**Activity:**
Needed from the data below: every line from the one with "l’homme. Mais elle" up to and including the one with "par ces organes", repeated exactly and with nothing else.

**Dataset excerpts:**

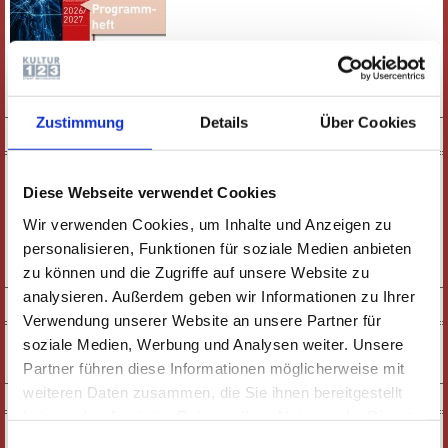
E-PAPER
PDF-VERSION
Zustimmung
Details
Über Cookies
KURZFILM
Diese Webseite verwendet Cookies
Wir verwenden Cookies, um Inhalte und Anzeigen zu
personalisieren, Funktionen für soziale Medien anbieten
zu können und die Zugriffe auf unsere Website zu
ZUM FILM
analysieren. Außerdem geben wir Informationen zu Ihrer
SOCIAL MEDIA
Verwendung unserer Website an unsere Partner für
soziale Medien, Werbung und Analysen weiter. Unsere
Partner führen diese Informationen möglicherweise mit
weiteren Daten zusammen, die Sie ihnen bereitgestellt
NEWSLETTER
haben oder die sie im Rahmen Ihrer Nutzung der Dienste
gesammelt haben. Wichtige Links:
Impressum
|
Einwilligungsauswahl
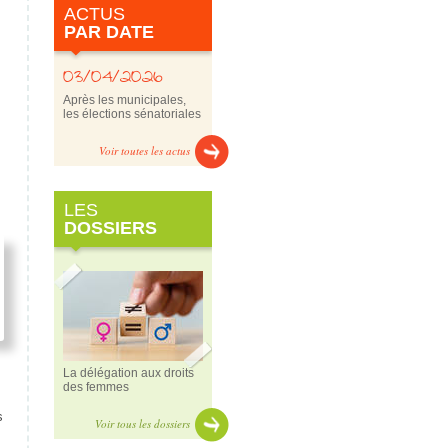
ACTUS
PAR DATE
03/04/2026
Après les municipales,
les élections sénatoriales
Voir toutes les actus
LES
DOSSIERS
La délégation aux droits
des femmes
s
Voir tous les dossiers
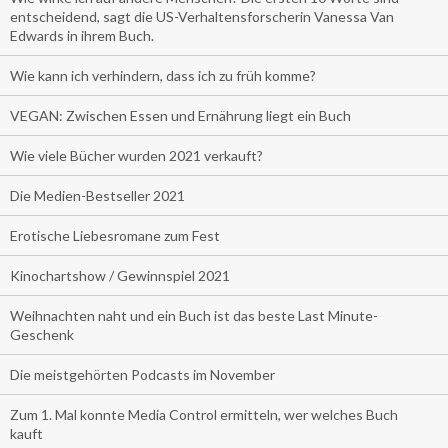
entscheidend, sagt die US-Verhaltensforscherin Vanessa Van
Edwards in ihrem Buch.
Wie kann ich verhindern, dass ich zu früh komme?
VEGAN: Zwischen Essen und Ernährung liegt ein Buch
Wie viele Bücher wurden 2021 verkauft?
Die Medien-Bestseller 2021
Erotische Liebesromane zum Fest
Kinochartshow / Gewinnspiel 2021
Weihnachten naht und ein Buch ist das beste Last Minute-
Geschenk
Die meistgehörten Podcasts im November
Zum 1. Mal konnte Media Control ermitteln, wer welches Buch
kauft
---
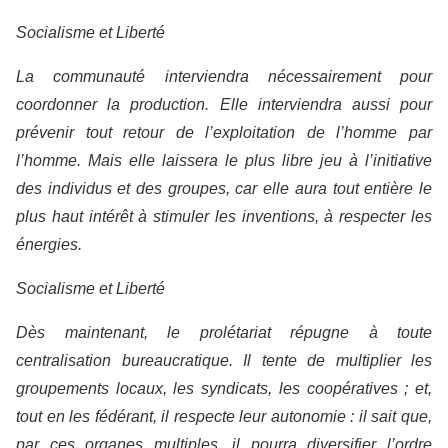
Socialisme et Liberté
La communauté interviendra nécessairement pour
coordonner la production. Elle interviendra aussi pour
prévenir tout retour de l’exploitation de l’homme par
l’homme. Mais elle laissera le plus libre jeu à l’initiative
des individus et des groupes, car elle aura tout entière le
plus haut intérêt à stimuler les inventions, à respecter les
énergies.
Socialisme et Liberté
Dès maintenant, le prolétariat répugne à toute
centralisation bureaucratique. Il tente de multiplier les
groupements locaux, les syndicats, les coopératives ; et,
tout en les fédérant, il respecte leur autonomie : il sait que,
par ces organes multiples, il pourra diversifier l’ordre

**Response:**
l’homme. Mais elle laissera le plus libre jeu à l’initiative
des individus et des groupes, car elle aura tout entière le
plus haut intérêt à stimuler les inventions, à respecter les
énergies.
Socialisme et Liberté
Dès maintenant, le prolétariat répugne à toute
centralisation bureaucratique. Il tente de multiplier les
groupements locaux, les syndicats, les coopératives ; et,
tout en les fédérant, il respecte leur autonomie : il sait que,
par ces organes multiples, il pourra diversifier l’ordre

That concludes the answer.